Vaststaat dat [naam zoon] zijn volledige medewerking heeft verleend aan het onderzoek naar de DDos-aanvallen door IT Workz BV. [naam zoon] geeft aan te begrijpen dat zijn gedrag niet acceptabel is; hij heeft spijt betuigd. [naam zoon] is zich er ook van bewust dat een sanctie moet volgen maar is van oordeel dat hij een verwijdering na de opgelegde periode van schorsing te zwaar is.
De voorzieningenrechter acht de stelling van eiseres dat [naam zoon] de gevolgen van zijn gedraging niet heeft overzien, aannemelijk. Niet te verwachten is derhalve dat [naam zoon] de gewraakte handeling nog zal herhalen.
3.14. De voorzieningenrechter heeft de overtuiging dat het hiervoor door gedaagde aangegeven belang ook gediend zou worden indien een minder vergaande sanctie dan een langdurige schorsing in afwachting van verwijdering zou zijn opgelegd. Gedaagde heeft ter zitting niet kunnen aangeven waarom zij niet voor een minder zware sanctie, zoals een schorsing voor een bepaalde periode, heeft gekozen. Ter zitting heeft zij verklaard dat het ook in het belang van [naam zoon] is om op een andere locatie zijn opleiding te vervolgen, omdat [naam zoon] bij een terugkeer op school mogelijk te maken krijgt met boze leerlingen die getroffen zouden zijn door de DDos-aanvallen. Wanneer dit belang evenwel doorslaggevend zou zijn dan is het primair aan [naam zoon] om daarin een afweging te maken. [naam zoon] wenst uitdrukkelijk op de school van gedaagde zijn opleiding te vervolgen. Bovendien heeft [naam zoon] nog enige tijd zijn opleiding mogen vervolgen nadat zijn laakbaar gedrag aan gedaagde bekend was geworden. Door op dat moment geen ordemaatregel op te leggen, is bij [naam zoon] vertrouwen gewekt in die zin dat een sanctie zoals nu aan de orde niet zou gaan volgen. Overigens is gesteld noch gebleken dat in deze periode van ongeveer 4 weken zich omstandigheden hebben voorgedaan die het door gedaagde gestelde belang van [naam zoon] bij verwijdering zouden onderschrijven of omstandigheden die de orde en rust op school hebben verstoord.
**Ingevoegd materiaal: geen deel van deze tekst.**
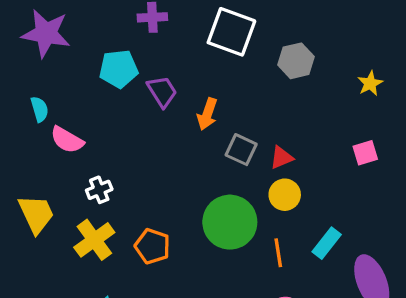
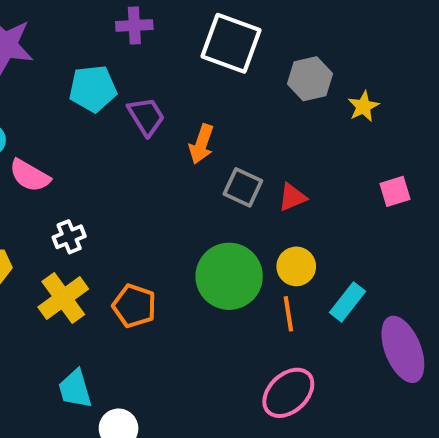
yellow star: (370, 83) -> (363, 106), moved
yellow circle: (285, 195) -> (296, 266), moved

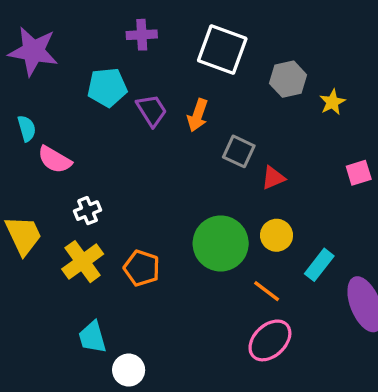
orange arrow: (201, 144) -> (198, 115), moved
gray square: (243, 187) -> (239, 151), moved
orange line: (288, 314) -> (267, 291), moved, turned -44

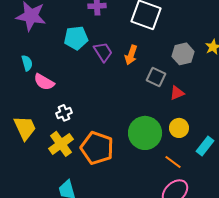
gray hexagon: (288, 79) -> (183, 54), moved
orange pentagon: (142, 268) -> (97, 148), size x1.5

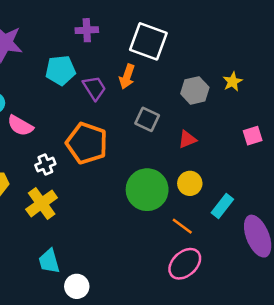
orange arrow: (131, 55) -> (127, 77), moved
gray square: (156, 77) -> (147, 119), moved
orange pentagon: (97, 148) -> (87, 143), moved

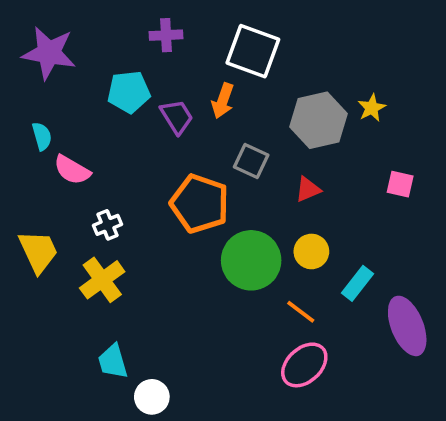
gray hexagon: (195, 90) -> (319, 120), size x1.4
pink square: (253, 136) -> (400, 184), turned 30
orange pentagon: (87, 143) -> (200, 204), moved

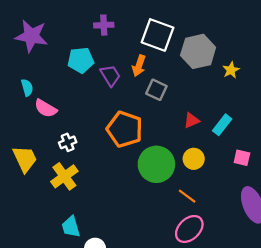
gray hexagon: (319, 120) -> (198, 51), moved
gray square: (251, 161) -> (156, 90), moved
pink square: (400, 184) -> (242, 158), moved
cyan rectangle: (358, 283) -> (222, 125), moved

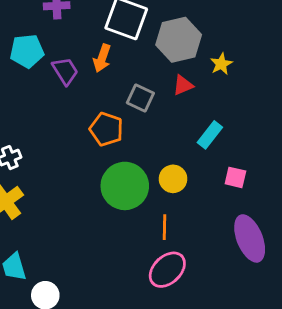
gray square: (156, 90) -> (140, 98), moved
red triangle: (191, 120) -> (183, 85), moved
orange pentagon: (125, 129) -> (106, 129), moved, size x0.7
orange line: (187, 196) -> (164, 227), turned 54

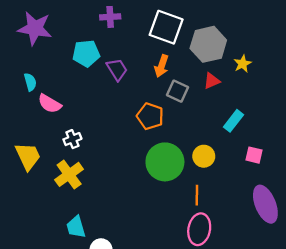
orange arrow: (102, 58) -> (162, 66), moved
pink ellipse: (167, 270) -> (199, 229), turned -36

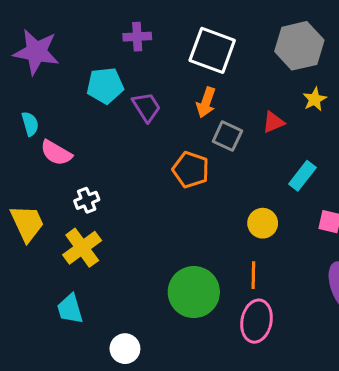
gray hexagon: (208, 44) -> (299, 46), moved
green circle: (165, 162) -> (194, 292), moved
cyan trapezoid: (76, 227) -> (70, 309), moved

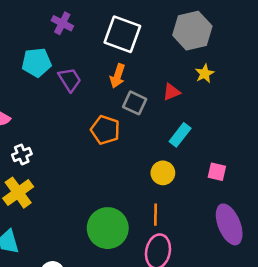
purple cross: (137, 37) -> (62, 23), turned 30
cyan rectangle: (302, 176) -> (180, 135), moved

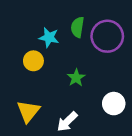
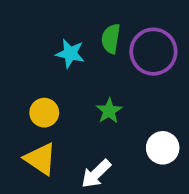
yellow circle: (33, 61) -> (44, 113), moved
yellow triangle: (28, 111) -> (41, 159), turned -35

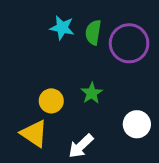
cyan star: (70, 53) -> (62, 28), moved
yellow circle: (44, 113) -> (51, 101), moved

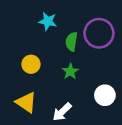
green semicircle: (93, 32) -> (72, 42), moved
yellow circle: (51, 101) -> (31, 64), moved

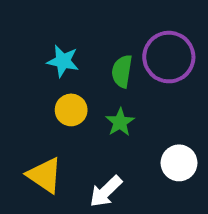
cyan star: (48, 21) -> (63, 61), moved
yellow circle: (31, 64) -> (71, 110), moved

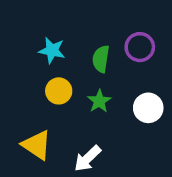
purple circle: (169, 57) -> (140, 47), size x0.7
white circle: (179, 163) -> (148, 108), moved

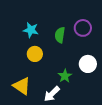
green star: (99, 101) -> (65, 76), moved

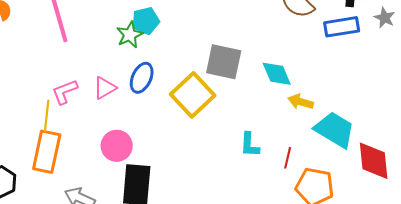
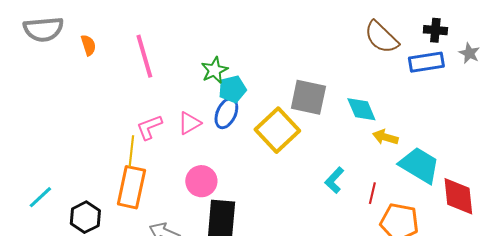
cyan pentagon: (146, 21) -> (232, 89), moved
cyan L-shape: (250, 145) -> (334, 180), turned 40

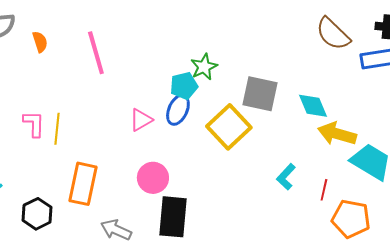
green star: (214, 70) -> (204, 67), moved
pink L-shape: (149, 127) -> (34, 124), moved, turned 112
yellow arrow: (385, 137) -> (337, 134), size x1.5
yellow line: (131, 151) -> (57, 129), moved

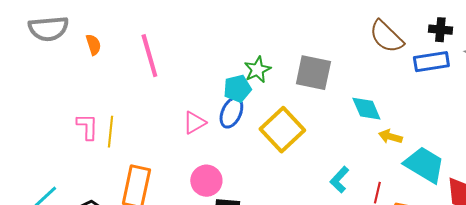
gray square: (260, 94) -> (313, 73), moved
yellow arrow: (337, 134) -> (390, 137), size x0.6

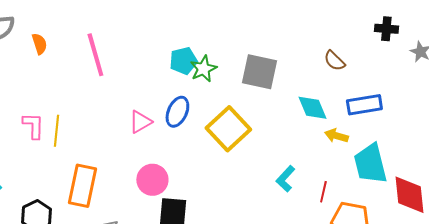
brown semicircle: (386, 37) -> (334, 61), moved, size x0.6
blue rectangle: (431, 62) -> (364, 105), moved
cyan pentagon: (237, 89) -> (183, 61), moved
cyan trapezoid: (424, 165) -> (370, 164), turned -135

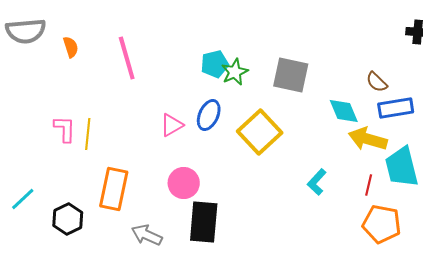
brown semicircle: (334, 61) -> (377, 82), moved
yellow arrow: (336, 136) -> (368, 139), size x1.6
red line: (323, 192) -> (369, 185), moved

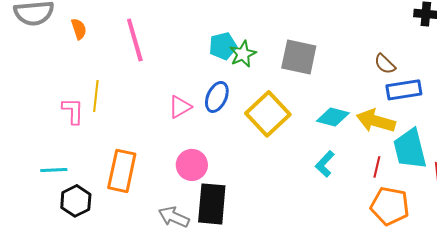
cyan diamond: (344, 111) -> (333, 117), moved, turned -52
yellow line: (88, 134) -> (96, 96), moved
cyan line: (23, 199) -> (54, 170), moved, turned 40
gray arrow: (147, 235) -> (174, 217), moved

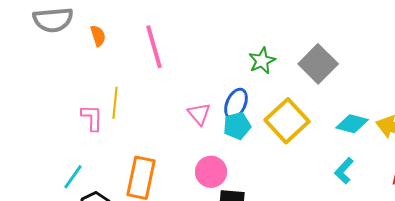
cyan pentagon: (223, 46) -> (237, 126), moved
gray square: (299, 57) -> (318, 64), turned 33
pink triangle: (180, 107) -> (199, 114), turned -40
cyan line: (54, 170) -> (73, 177), turned -52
In het licht van hetgeen hiervoor is geoordeeld, heeft gedaagde naar het oordeel van de voorzieningenrechter onvoldoende belang om [naam zoon] nu niet toe te laten tot het volgen van onderwijs en alle daarbij behorende activiteiten, zulks afwegend tegen het belang van [naam zoon] om zijn opleiding voort te zetten op de school van gedaagde.
3.15. Op grond van het vorenstaande komt de voorzieningenrechter tot de conclusie dat
gedaagde in redelijkheid niet tot het besluit heeft kunnen komen om [naam zoon] nu nog de toegang tot de school te ontzeggen c.q. te schorsen. Alle feiten en omstandigheden in onderlinge samenhang bezien rechtvaardigen geen ontbinding van de onderwijsovereenkomst door gedaagde. Dit betekent dat de gevraagde voorziening wordt toegewezen in die zin, dat gedaagde [naam zoon] behoort toe te laten tot het volgen van onderwijs en alle daarbij behorende activiteiten. Deze maatregel geldt zolang zich er geen andere dan de hier in het geding vastgestelde feiten of omstandigheden voordoen die gedaagde grond geven [naam zoon] niet meer toe te laten tot de lessen op school.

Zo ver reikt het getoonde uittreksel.